SÃO PAULO - A tragédia de Newtown que resultou na morte de 27 pessoas nos toca mais profundamente do que outros tiroteios em escolas porque 20 das vítimas eram crianças de apenas 6 ou 7 anos. O atirador não só roubou a vida de quase três dezenas de seres humanos como também atentou contra a ideia de infância, que, para nós, modernos, carrega algo de sagrado.
É interessante que nem sempre foi assim. O historiador Philippe Ariès, por exemplo, chegou a sustentar que o amor que, hoje, sentimos pelos nossos filhos é uma criação recente. Durante a Idade Média, diz ele, crianças eram vistas como adultos em miniatura. Elas podiam ser vendidas e até enforcadas como adultos, caso cometessem algum crime. Os pais não ligavam muito se morressem. Não havia nada de específico na infância.

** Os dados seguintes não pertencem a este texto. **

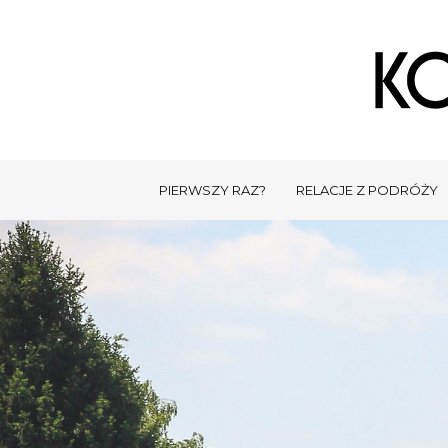
PIERWSZY RAZ?
RELACJE Z PODRÓŻY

Recentemente, os métodos e certas conclusões de Ariès foram objeto de duras críticas, muitas das quais parecem procedentes. Mas a noção de que, da Idade Média para cá, emergiu um novo conceito de infância permanece solidamente de pé.
No campo das ideias, dois dos principais responsáveis pela mudança são John Locke (1632-1704) e Jean-Jacques Rousseau (1712-78). O primeiro veio com a concepção de que a mente humana é uma "tabula rasa", que precisa ser preenchida com civilização. Já o segundo sustentou o ideal romântico de que crianças conservam uma espécie de pureza original que tem de ser protegida da corrupção do mundo adulto.
Embora incompatíveis entre si, ambas as teorias implicam que a infância tem uma especificidade e abrem as portas para a educação, a convicção de que podemos e devemos moldar a mente dos pimpolhos.
Pelo que sabemos hoje, tanto a "tabula rasa" como o ideal da pureza infantil não fazem muito sentido, mas isso agora é irrelevante. A ideia de que as crianças ocupam um espaço especial -quase sagrado- já está encravada na modernidade.